Page-level text extractions
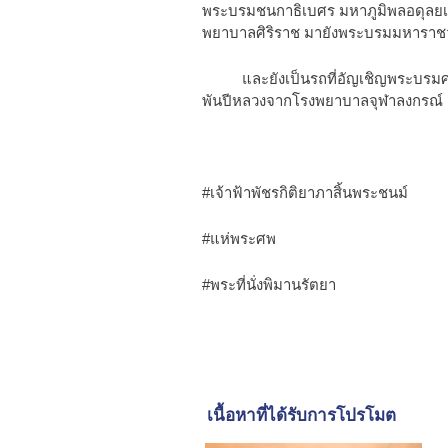
พระบรมชนกาธิเบศร มหาภูมิพลอดุลยเด
พยาบาลศิริราช มายังพระบรมมหาราชว
และยังเป็นรถที่อัญเชิญพระบรมศพสม
พันปีหลวงจากโรงพยาบาลจุฬาลงกรณ์
#เจ้าฟ้าพัชรกิติยาภาสิ้นพระชนม์
#แห่พระศพ
#พระที่นั่งพิมานรัตยา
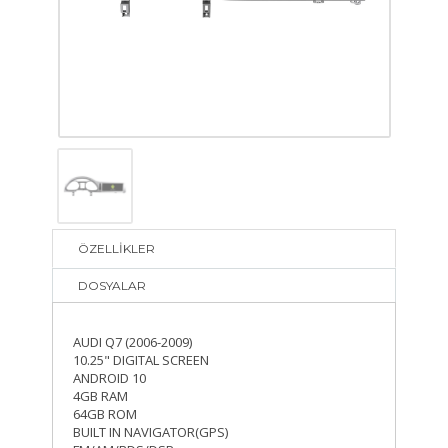
ÖZELLİKLER
DOSYALAR
AUDI Q7 (2006-2009)
10.25" DIGITAL SCREEN
ANDROID 10
4GB RAM
64GB ROM
BUILT IN NAVIGATOR(GPS)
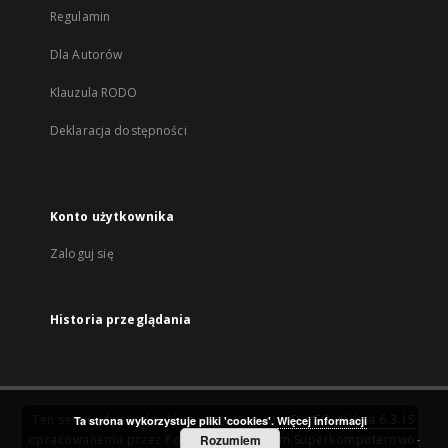
Regulamin
Dla Autorów
Klauzula RODO
Deklaracja dostępności
Konto użytkownika
Zaloguj się
Historia przeglądania
Ten serwis działa dzięki oprogramowaniu
DInGO dLibra 6.3.15
Ta strona wykorzystuje pliki 'cookies'.
Więcej informacji
opracowanemu przez
Poznańskie Centrum Superkomputerowo-
Rozumiem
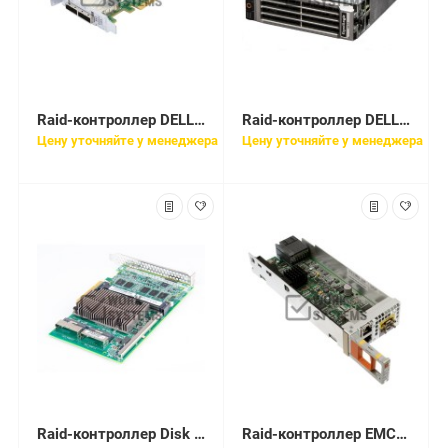
Raid-контроллер DELL SAS 6G H200E 2-PORT EXT SFF-8088 PCI-E [3DDJT]
Raid-контроллер DELL STORAGE CONTROLLER 2GB EQUALLOGIC PS M4110 [1KWXY]
Цену уточняйте у менеджера
Цену уточняйте у менеджера
Raid-контроллер Disk Array HP PS4040 [326905-001]
Raid-контроллер EMC Controller Storage Processor for Storage Array iSCSI [303-123-000D]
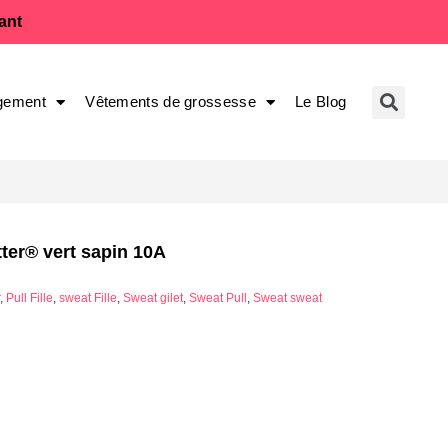
fant
gement
Vêtements de grossesse
Le Blog
tter® vert sapin 10A
,
Pull Fille
,
sweat Fille
,
Sweat gilet
,
Sweat Pull
,
Sweat sweat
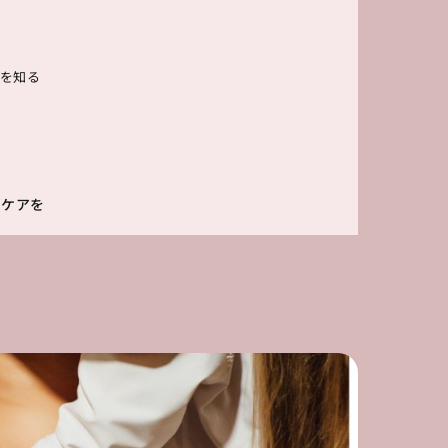
を知る
ずケアを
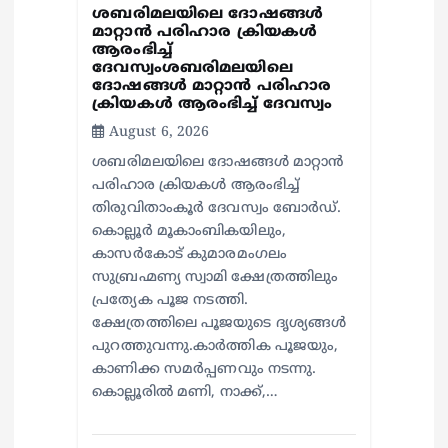
ശബരിമലയിലെ ദോഷങ്ങൾ
മാറ്റാൻ പരിഹാര ക്രിയകൾ
ആരംഭിച്ച്
ദേവസ്വംശബരിമലയിലെ
ദോഷങ്ങൾ മാറ്റാൻ പരിഹാര
ക്രിയകൾ ആരംഭിച്ച് ദേവസ്വം
August 6, 2026
ശബരിമലയിലെ ദോഷങ്ങൾ മാറ്റാൻ
പരിഹാര ക്രിയകൾ ആരംഭിച്ച്
തിരുവിതാംകൂർ ദേവസ്വം ബോർഡ്.
കൊല്ലൂർ മൂകാംബികയിലും,
കാസർകോട് കുമാരമംഗലം
സുബ്രഹ്മണ്യ സ്വാമി ക്ഷേത്രത്തിലും
പ്രത്യേക പൂജ നടത്തി.
ക്ഷേത്രത്തിലെ പൂജയുടെ ദൃശ്യങ്ങൾ
പുറത്തുവന്നു.കാർത്തിക പൂജയും,
കാണിക്ക സമർപ്പണവും നടന്നു.
കൊല്ലൂരിൽ മണി, നാക്ക്,…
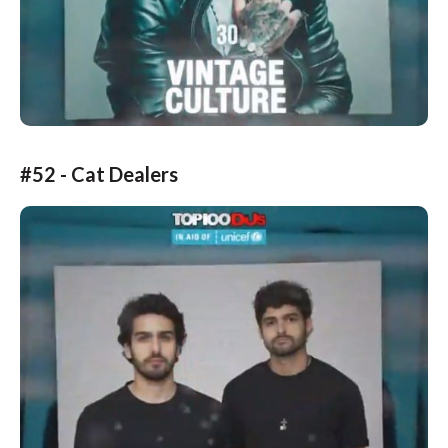
#52 - Cat Dealers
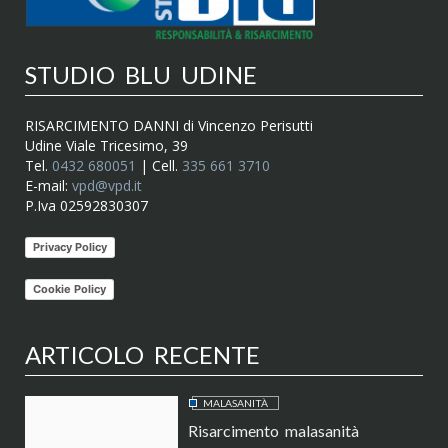
STUDIO BLU UDINE
RISARCIMENTO DANNI di Vincenzo Perisutti
Udine Viale Tricesimo, 39
Tel.
0432 680051
| Cell.
335 661 3710
E-mail:
vpd@vpd.it
P.Iva 02592830307
Privacy Policy
Cookie Policy
ARTICOLO RECENTE
MALASANITÀ
Risarcimento malasanità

Description of the task — Would you write out all of the records exactly, omitting the pictures?

The answer —
พระบรมชนกาธิเบศร มหาภูมิพลอดุลยเด
พยาบาลศิริราช มายังพระบรมมหาราชว
และยังเป็นรถที่อัญเชิญพระบรมศพสม
พันปีหลวงจากโรงพยาบาลจุฬาลงกรณ์
#เจ้าฟ้าพัชรกิติยาภาสิ้นพระชนม์
#แห่พระศพ
#พระที่นั่งพิมานรัตยา
ÖZELLİKLER
DOSYALAR
AUDI Q7 (2006-2009)
10.25" DIGITAL SCREEN
ANDROID 10
4GB RAM
64GB ROM
BUILT IN NAVIGATOR(GPS)
Regulamin
Dla Autorów
Klauzula RODO
Deklaracja dostępności
Konto użytkownika
Zaloguj się
Historia przeglądania
Ten serwis działa dzięki oprogramowaniu
DInGO dLibra 6.3.15
Ta strona wykorzystuje pliki 'cookies'.
Więcej informacji
opracowanemu przez
Poznańskie Centrum Superkomputerowo-
Rozumiem
Raid-контроллер DELL SAS 6G H200E 2-PORT EXT SFF-8088 PCI-E [3DDJT]
Raid-контроллер DELL STORAGE CONTROLLER 2GB EQUALLOGIC PS M4110 [1KWXY]
Цену уточняйте у менеджера
Цену уточняйте у менеджера
Raid-контроллер Disk Array HP PS4040 [326905-001]
Raid-контроллер EMC Controller Storage Processor for Storage Array iSCSI [303-123-000D]
fant
gement
Vêtements de grossesse
Le Blog
tter® vert sapin 10A
,
Pull Fille
,
sweat Fille
,
Sweat gilet
,
Sweat Pull
,
Sweat sweat
を知る
ずケアを
ശബരിമലയിലെ ദോഷങ്ങൾ
മാറ്റാൻ പരിഹാര ക്രിയകൾ
ആരംഭിച്ച്
ദേവസ്വംശബരിമലയിലെ
ദോഷങ്ങൾ മാറ്റാൻ പരിഹാര
ക്രിയകൾ ആരംഭിച്ച് ദേവസ്വം
August 6, 2026
ശബരിമലയിലെ ദോഷങ്ങൾ മാറ്റാൻ
പരിഹാര ക്രിയകൾ ആരംഭിച്ച്
തിരുവിതാംകൂർ ദേവസ്വം ബോർഡ്.
കൊല്ലൂർ മൂകാംബികയിലും,
കാസർകോട് കുമാരമംഗലം
സുബ്രഹ്മണ്യ സ്വാമി ക്ഷേത്രത്തിലും
പ്രത്യേക പൂജ നടത്തി.
ക്ഷേത്രത്തിലെ പൂജയുടെ ദൃശ്യങ്ങൾ
പുറത്തുവന്നു.കാർത്തിക പൂജയും,
കാണിക്ക സമർപ്പണവും നടന്നു.
കൊല്ലൂരിൽ മണി, നാക്ക്,…
#52 - Cat Dealers
STUDIO BLU UDINE
RISARCIMENTO DANNI di Vincenzo Perisutti
Udine Viale Tricesimo, 39
Tel.
0432 680051
| Cell.
335 661 3710
E-mail:
vpd@vpd.it
P.Iva 02592830307
Privacy Policy
Cookie Policy
ARTICOLO RECENTE
MALASANITÀ
Risarcimento malasanità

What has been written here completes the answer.